**** Data to process ****

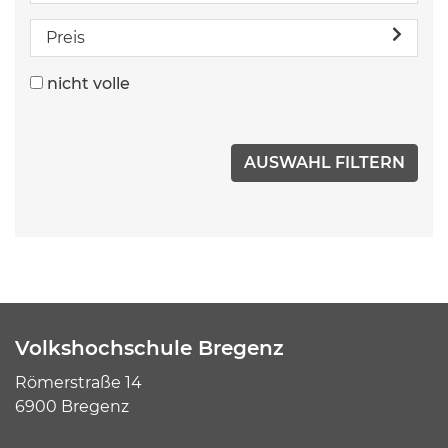
Preis
nicht volle
Volkshochschule Bregenz
Römerstraße 14
6900 Bregenz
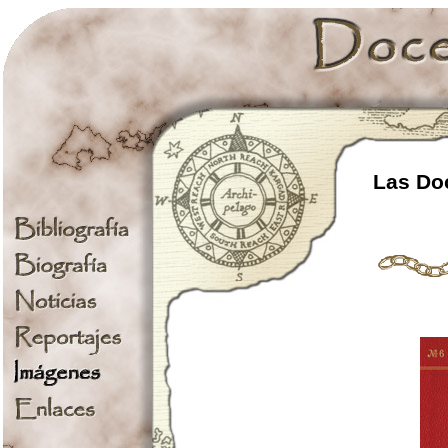
Las Doc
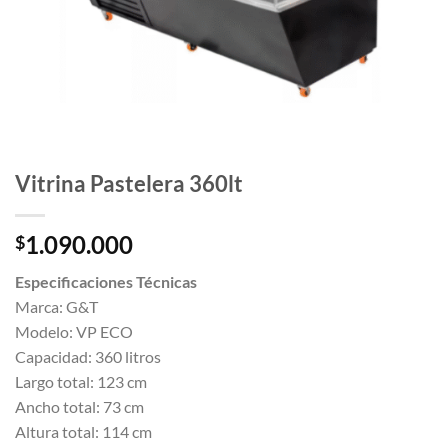
Vitrina Pastelera 360lt
1.090.000
$
Especificaciones Técnicas
Marca: G&T
Modelo: VP ECO
Capacidad: 360 litros
Largo total: 123 cm
Ancho total: 73 cm
Altura total: 114 cm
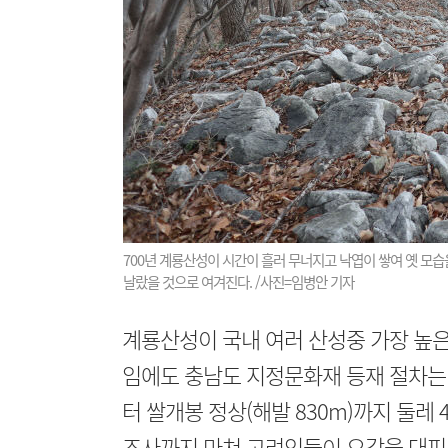
700년 계룡산성이 시간이 흘러 무너지고 낙엽이 쌓여 옛 모
날랐을 것으로 여겨진다. /사진=임병안 기자
계룡산성이 국내 여러 산성중 가장 높은
임에도 충남도 지정문화재 등재 절차는 
터 쌀개봉 정상(해발 830m)까지 둘레
조사까지 마쳐 고려인들이 오갔을 대피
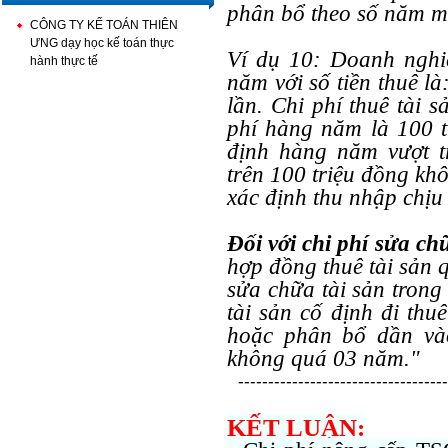
phân bổ theo số năm mà 
CÔNG TY KẾ TOÁN THIÊN
ƯNG dạy học kế toán thực
Ví dụ 10: Doanh nghiệ
hành thực tế
năm với số tiền thuê l
lần. Chi phí thuê tài 
phí hàng năm là 100 tr
định hàng năm vượt t
trên 100 triệu đồng khô
xác định thu nhập chịu 
Đối với chi phí sửa ch
hợp đồng thuê tài sản 
sửa chữa tài sản trong 
tài sản cố định đi thu
hoặc phân bổ dần vào
không quá 03 năm."
-----------------------------------
KẾT LUẬN:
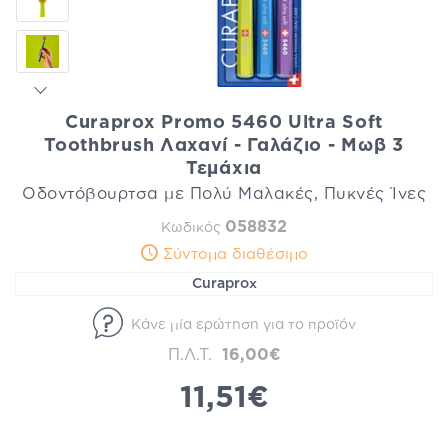
Curaprox Promo 5460 Ultra Soft
Toothbrush Λαχανί - Γαλάζιο - Μωβ 3
Τεμάχια
Οδοντόβουρτσα με Πολύ Μαλακές, Πυκνές Ίνες
058832
Κωδικός
Σύντομα διαθέσιμο
Curaprox
Κάνε μία ερώτηση για το προϊόν
Π.Λ.Τ.
16,00€
11,51€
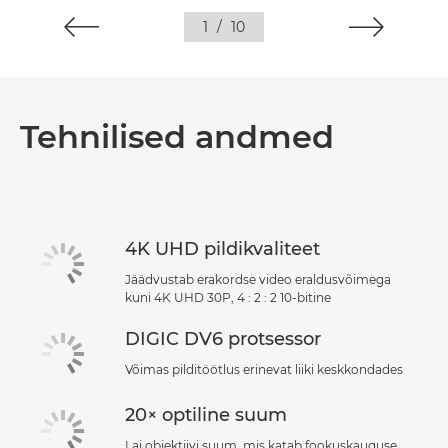
1
/
10
Tehnilised andmed
4K UHD pildikvaliteet
Jäädvustab erakordse video eraldusvõimega
kuni 4K UHD 30P, 4 : 2 : 2 10-bitine
DIGIC DV6 protsessor
Võimas pilditöötlus erinevat liiki keskkondades
20× optiline suum
Lai objektiivi suum, mis katab fookuskauguse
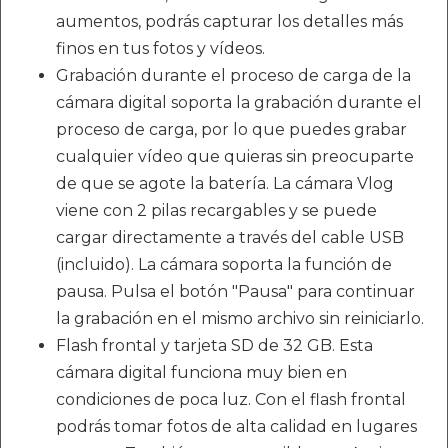
aumentos, podrás capturar los detalles más
finos en tus fotos y vídeos.
Grabación durante el proceso de carga de la
cámara digital soporta la grabación durante el
proceso de carga, por lo que puedes grabar
cualquier vídeo que quieras sin preocuparte
de que se agote la batería. La cámara Vlog
viene con 2 pilas recargables y se puede
cargar directamente a través del cable USB
(incluido). La cámara soporta la función de
pausa. Pulsa el botón "Pausa" para continuar
la grabación en el mismo archivo sin reiniciarlo.
Flash frontal y tarjeta SD de 32 GB. Esta
cámara digital funciona muy bien en
condiciones de poca luz. Con el flash frontal
podrás tomar fotos de alta calidad en lugares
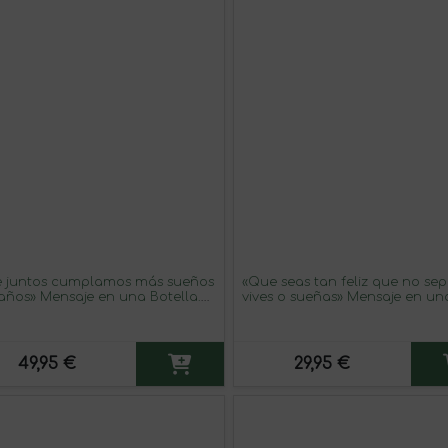
 juntos cumplamos más sueños
«Que seas tan feliz que no sep
años» Mensaje en una Botella.
vives o sueñas» Mensaje en un
 Tinto Premium Reserva MBS
Botella. Vino Blanco Premium
ín Berasategui System. Etiqueta
Verdejo. Etiqueta Azul
49,95 €
29,95 €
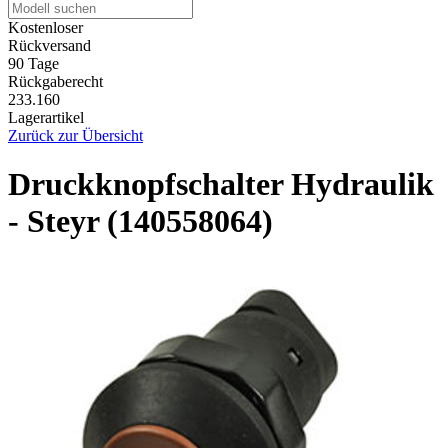
Kostenloser
Rückversand
90 Tage
Rückgaberecht
233.160
Lagerartikel
Zurück zur Übersicht
Druckknopfschalter Hydraulik
- Steyr (140558064)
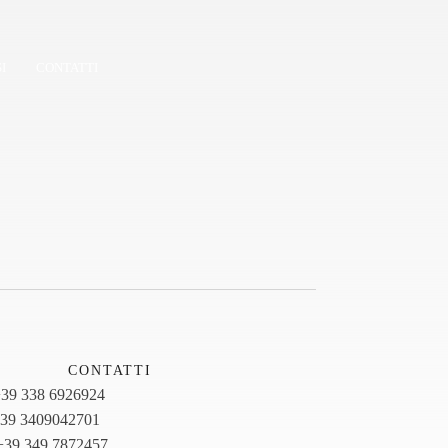
I
CONTATTI
CONTATTI
39 338 6926924
39 3409042701
+39 349 7872457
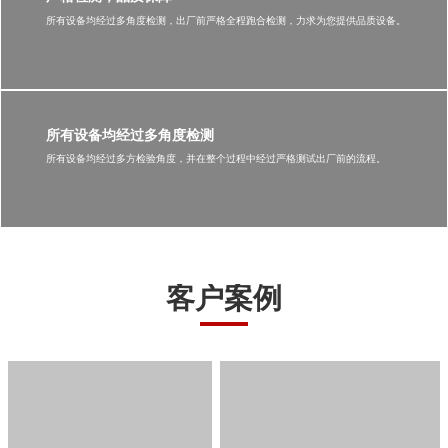
严格检测，品质保障
所有设备均经过多角度检测，出厂前严格全程跑合检测，力求为您提供品质设备。
所有设备均经过多角度检测
所有设备均经过多方检验角度，并在整个过程中经过严格测试出厂前的流程。
客户案例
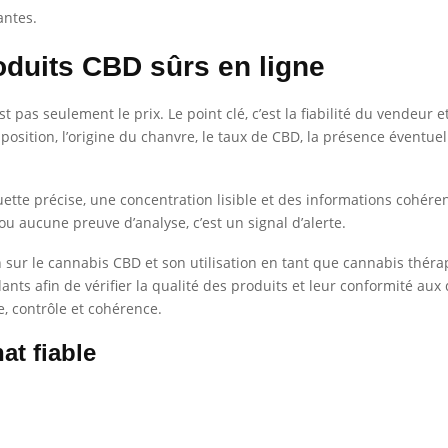
antes.
duits CBD sûrs en ligne
st pas seulement le prix. Le point clé, c’est la fiabilité du vendeur e
osition, l’origine du chanvre, le taux de CBD, la présence éventuell
tte précise, une concentration lisible et des informations cohérentes
u aucune preuve d’analyse, c’est un signal d’alerte.
n sur le cannabis CBD et son utilisation en tant que cannabis thér
dants afin de vérifier la qualité des produits et leur conformité a
e, contrôle et cohérence.
at fiable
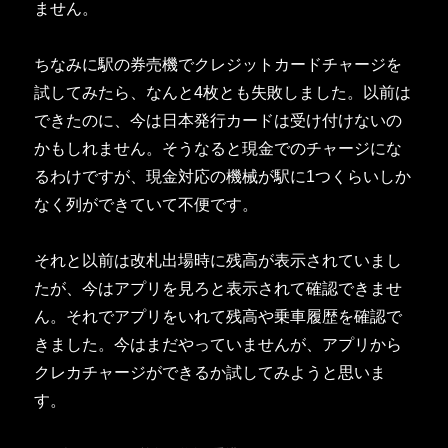
ません。
ちなみに駅の券売機でクレジットカードチャージを
試してみたら、なんと4枚とも失敗しました。以前は
できたのに、今は日本発行カードは受け付けないの
かもしれません。そうなると現金でのチャージにな
るわけですが、現金対応の機械が駅に1つくらいしか
なく列ができていて不便です。
それと以前は改札出場時に残高が表示されていまし
たが、今はアプリを見ろと表示されて確認できませ
ん。それでアプリをいれて残高や乗車履歴を確認で
きました。今はまだやっていませんが、アプリから
クレカチャージができるか試してみようと思いま
す。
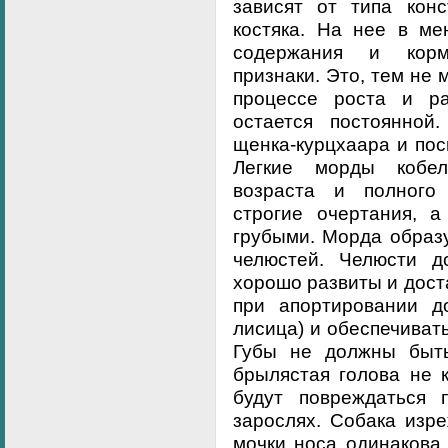
зависят от типа конс
костяка. На нее в ме
содержания и корм
признаки. Это, тем не 
процессе роста и р
остается постоянной
щенка-курцхаара и пос
Легкие морды кобе
возраста и полного
строгие очертания, а
грубыми. Морда образ
челюстей. Челюсти д
хорошо развиты и дост
при апортировании до
лисица) и обеспечиват
Губы не должны быть
брылястая голова не 
будут повреждаться 
зарослях. Собака изре
мочки носа одинакова 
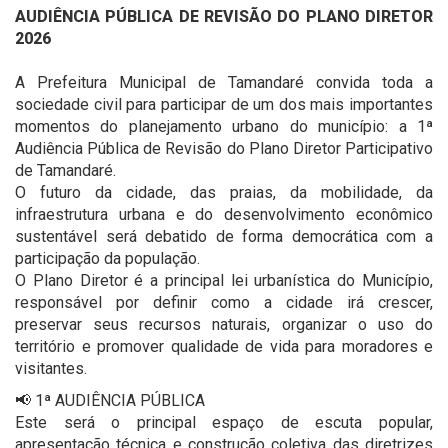
AUDIÊNCIA PÚBLICA DE REVISÃO DO PLANO DIRETOR
2026
A Prefeitura Municipal de Tamandaré convida toda a
sociedade civil para participar de um dos mais importantes
momentos do planejamento urbano do município: a 1ª
Audiência Pública de Revisão do Plano Diretor Participativo
de Tamandaré.
O futuro da cidade, das praias, da mobilidade, da
infraestrutura urbana e do desenvolvimento econômico
sustentável será debatido de forma democrática com a
participação da população.
O Plano Diretor é a principal lei urbanística do Município,
responsável por definir como a cidade irá crescer,
preservar seus recursos naturais, organizar o uso do
território e promover qualidade de vida para moradores e
visitantes.
📢 1ª AUDIÊNCIA PÚBLICA
Este será o principal espaço de escuta popular,
apresentação técnica e construção coletiva das diretrizes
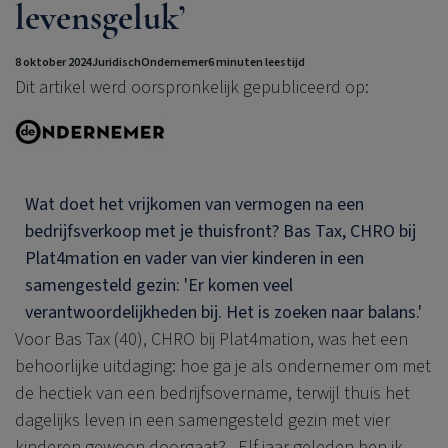
levensgeluk’
8 oktober 2024
Juridisch
Ondernemer
6 minuten leestijd
Dit artikel werd oorspronkelijk gepubliceerd op:
Wat doet het vrijkomen van vermogen na een
bedrijfsverkoop met je thuisfront? Bas Tax, CHRO bij
Plat4mation en vader van vier kinderen in een
samengesteld gezin: 'Er komen veel
verantwoordelijkheden bij. Het is zoeken naar balans.'
Voor Bas Tax (40), CHRO bij Plat4mation, was het een
behoorlijke uitdaging: hoe ga je als ondernemer om met
de hectiek van een bedrijfsovername, terwijl thuis het
dagelijks leven in een samengesteld gezin met vier
kinderen gewoon doorgaat? ,,Elf jaar geleden ben ik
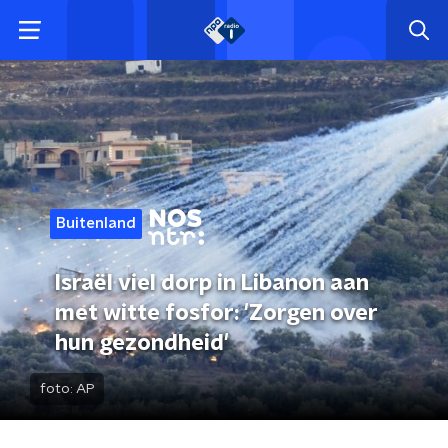
Buitenland
Israël viel dorp in Libanon aan
met witte fosfor: 'Zorgen over
hun gezondheid'
foto:
AP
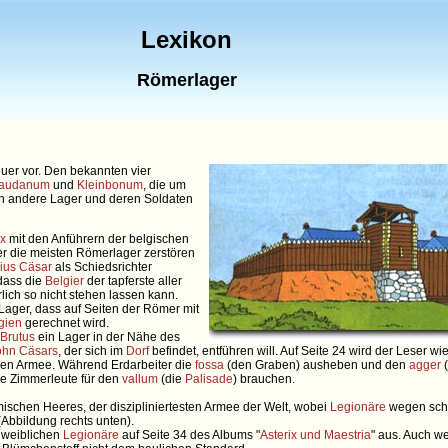
Lexikon
Römerlager
uer vor. Den bekannten vier
audanum
und
Kleinbonum
, die um
ten andere Lager und deren Soldaten
ix
mit den Anführern der belgischen
er die meisten Römerlager zerstören
lius Cäsar
als Schiedsrichter
 dass die
Belgier
der tapferste aller
lich so nicht stehen lassen kann.
Lager, dass auf Seiten der Römer mit
gien
gerechnet wird.
Brutus
ein Lager in der Nähe des
ohn
Cäsars
, der sich im
Dorf
befindet, entführen will. Auf Seite 24 wird der Leser w
hen Armee. Während Erdarbeiter die
fossa
(den Graben) ausheben und den
agger
(
ie Zimmerleute für den
vallum
(die
Palisade
) brauchen.
ischen Heeres, der diszipliniertesten Armee der Welt, wobei
Legionäre
wegen sch
Abbildung rechts unten).
r weiblichen
Legionäre
auf Seite 34 des Albums "
Asterix und Maestria
" aus. Auch w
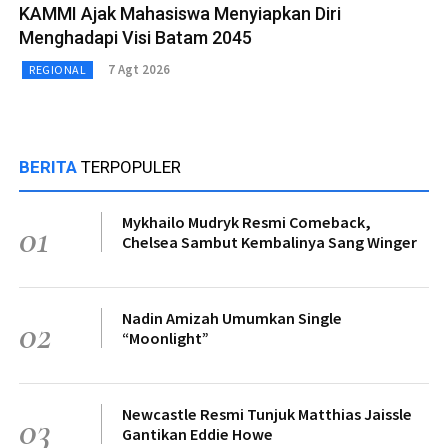
KAMMI Ajak Mahasiswa Menyiapkan Diri
Menghadapi Visi Batam 2045
7 Agt 2026
REGIONAL
BERITA
TERPOPULER
Mykhailo Mudryk Resmi Comeback,
01
Chelsea Sambut Kembalinya Sang Winger
Nadin Amizah Umumkan Single
02
“Moonlight”
Newcastle Resmi Tunjuk Matthias Jaissle
03
Gantikan Eddie Howe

****

* Your goal *
Retype all entries exactly, without the images.

* Response for this exercise *
Preis
nicht volle
Volkshochschule Bregenz
Römerstraße 14
6900 Bregenz
Las Doc
Vitrina Pastelera 360lt
1.090.000
$
Especificaciones Técnicas
Marca: G&T
Modelo: VP ECO
Capacidad: 360 litros
Largo total: 123 cm
Ancho total: 73 cm
Altura total: 114 cm
700년 계룡산성이 시간이 흘러 무너지고 낙엽이 쌓여 옛 모
날랐을 것으로 여겨진다. /사진=임병안 기자
계룡산성이 국내 여러 산성중 가장 높은
임에도 충남도 지정문화재 등재 절차는 
터 쌀개봉 정상(해발 830m)까지 둘레
조사까지 마쳐 고려인들이 오갔을 대피
phân bổ theo số năm mà 
CÔNG TY KẾ TOÁN THIÊN
ƯNG dạy học kế toán thực
Ví dụ 10: Doanh nghiệ
hành thực tế
năm với số tiền thuê l
lần. Chi phí thuê tài 
phí hàng năm là 100 tr
định hàng năm vượt t
trên 100 triệu đồng khô
xác định thu nhập chịu 
Đối với chi phí sửa ch
hợp đồng thuê tài sản 
sửa chữa tài sản trong 
tài sản cố định đi thu
hoặc phân bổ dần vào
không quá 03 năm."
-----------------------------------
KẾT LUẬN:
Curaprox Promo 5460 Ultra Soft
Toothbrush Λαχανί - Γαλάζιο - Μωβ 3
Τεμάχια
Οδοντόβουρτσα με Πολύ Μαλακές, Πυκνές Ίνες
058832
Κωδικός
Σύντομα διαθέσιμο
Curaprox
Κάνε μία ερώτηση για το προϊόν
Π.Λ.Τ.
16,00€
11,51€
1
/
10
Tehnilised andmed
4K UHD pildikvaliteet
Jäädvustab erakordse video eraldusvõimega
kuni 4K UHD 30P, 4 : 2 : 2 10-bitine
DIGIC DV6 protsessor
Võimas pilditöötlus erinevat liiki keskkondades
20× optiline suum
Lai objektiivi suum, mis katab fookuskauguse
aumentos, podrás capturar los detalles más
finos en tus fotos y vídeos.
Grabación durante el proceso de carga de la
cámara digital soporta la grabación durante el
proceso de carga, por lo que puedes grabar
cualquier vídeo que quieras sin preocuparte
de que se agote la batería. La cámara Vlog
viene con 2 pilas recargables y se puede
cargar directamente a través del cable USB
(incluido). La cámara soporta la función de
pausa. Pulsa el botón "Pausa" para continuar
la grabación en el mismo archivo sin reiniciarlo.
Flash frontal y tarjeta SD de 32 GB. Esta
cámara digital funciona muy bien en
condiciones de poca luz. Con el flash frontal
podrás tomar fotos de alta calidad en lugares
 juntos cumplamos más sueños
«Que seas tan feliz que no sep
años» Mensaje en una Botella.
vives o sueñas» Mensaje en un
 Tinto Premium Reserva MBS
Botella. Vino Blanco Premium
ín Berasategui System. Etiqueta
Verdejo. Etiqueta Azul
49,95 €
29,95 €
Kostenloser
Rückversand
90 Tage
Rückgaberecht
233.160
Lagerartikel
Zurück zur Übersicht
Druckknopfschalter Hydraulik
- Steyr (140558064)
I
CONTATTI
CONTATTI
39 338 6926924
39 3409042701
+39 349 7872457
严格检测，品质保障
所有设备均经过多角度检测，出厂前严格全程跑合检测，力求为您提供品质设备。
所有设备均经过多角度检测
所有设备均经过多方检验角度，并在整个过程中经过严格测试出厂前的流程。
客户案例
antes.
duits CBD sûrs en ligne
st pas seulement le prix. Le point clé, c’est la fiabilité du vendeur e
osition, l’origine du chanvre, le taux de CBD, la présence éventuell
tte précise, une concentration lisible et des informations cohérentes
u aucune preuve d’analyse, c’est un signal d’alerte.
n sur le cannabis CBD et son utilisation en tant que cannabis thér
dants afin de vérifier la qualité des produits et leur conformité a
e, contrôle et cohérence.
at fiable
ません。
ちなみに駅の券売機でクレジットカードチャージを
試してみたら、なんと4枚とも失敗しました。以前は
できたのに、今は日本発行カードは受け付けないの
かもしれません。そうなると現金でのチャージにな
るわけですが、現金対応の機械が駅に1つくらいしか
なく列ができていて不便です。
それと以前は改札出場時に残高が表示されていまし
たが、今はアプリを見ろと表示されて確認できませ
ん。それでアプリをいれて残高や乗車履歴を確認で
きました。今はまだやっていませんが、アプリから
クレカチャージができるか試してみようと思いま
す。
зависят от типа конс
костяка. На нее в ме
содержания и корм
признаки. Это, тем не 
процессе роста и р
остается постоянной
щенка-курцхаара и пос
Легкие морды кобе
возраста и полного
строгие очертания, а
грубыми. Морда образ
челюстей. Челюсти д
хорошо развиты и дост
при апортировании до
лисица) и обеспечиват
Губы не должны быть
брылястая голова не 
будут повреждаться 
зарослях. Собака изре
мочки носа одинакова 
AUDIÊNCIA PÚBLICA DE REVISÃO DO PLANO DIRETOR
2026
A Prefeitura Municipal de Tamandaré convida toda a
sociedade civil para participar de um dos mais importantes
momentos do planejamento urbano do município: a 1ª
Audiência Pública de Revisão do Plano Diretor Participativo
de Tamandaré.
O futuro da cidade, das praias, da mobilidade, da
infraestrutura urbana e do desenvolvimento econômico
sustentável será debatido de forma democrática com a
participação da população.
O Plano Diretor é a principal lei urbanística do Município,
responsável por definir como a cidade irá crescer,
preservar seus recursos naturais, organizar o uso do
território e promover qualidade de vida para moradores e
visitantes.
📢 1ª AUDIÊNCIA PÚBLICA
Este será o principal espaço de escuta popular,
apresentação técnica e construção coletiva das diretrizes
levensgeluk’
8 oktober 2024
Juridisch
Ondernemer
6 minuten leestijd
Dit artikel werd oorspronkelijk gepubliceerd op:
Wat doet het vrijkomen van vermogen na een
bedrijfsverkoop met je thuisfront? Bas Tax, CHRO bij
Plat4mation en vader van vier kinderen in een
samengesteld gezin: 'Er komen veel
verantwoordelijkheden bij. Het is zoeken naar balans.'
Voor Bas Tax (40), CHRO bij Plat4mation, was het een
behoorlijke uitdaging: hoe ga je als ondernemer om met
de hectiek van een bedrijfsovername, terwijl thuis het
dagelijks leven in een samengesteld gezin met vier
kinderen gewoon doorgaat? ,,Elf jaar geleden ben ik
Buitenland
Israël viel dorp in Libanon aan
met witte fosfor: 'Zorgen over
hun gezondheid'
foto:
AP
Lexikon
Römerlager
uer vor. Den bekannten vier
audanum
und
Kleinbonum
, die um
ten andere Lager und deren Soldaten
ix
mit den Anführern der belgischen
er die meisten Römerlager zerstören
lius Cäsar
als Schiedsrichter
 dass die
Belgier
der tapferste aller
lich so nicht stehen lassen kann.
Lager, dass auf Seiten der Römer mit
gien
gerechnet wird.
Brutus
ein Lager in der Nähe des
ohn
Cäsars
, der sich im
Dorf
befindet, entführen will. Auf Seite 24 wird der Leser w
hen Armee. Während Erdarbeiter die
fossa
(den Graben) ausheben und den
agger
(
ie Zimmerleute für den
vallum
(die
Palisade
) brauchen.
ischen Heeres, der diszipliniertesten Armee der Welt, wobei
Legionäre
wegen sch
Abbildung rechts unten).
r weiblichen
Legionäre
auf Seite 34 des Albums "
Asterix und Maestria
" aus. Auch w
KAMMI Ajak Mahasiswa Menyiapkan Diri
Menghadapi Visi Batam 2045
7 Agt 2026
REGIONAL
BERITA
TERPOPULER
Mykhailo Mudryk Resmi Comeback,
01
Chelsea Sambut Kembalinya Sang Winger
Nadin Amizah Umumkan Single
02
“Moonlight”
Newcastle Resmi Tunjuk Matthias Jaissle
03
Gantikan Eddie Howe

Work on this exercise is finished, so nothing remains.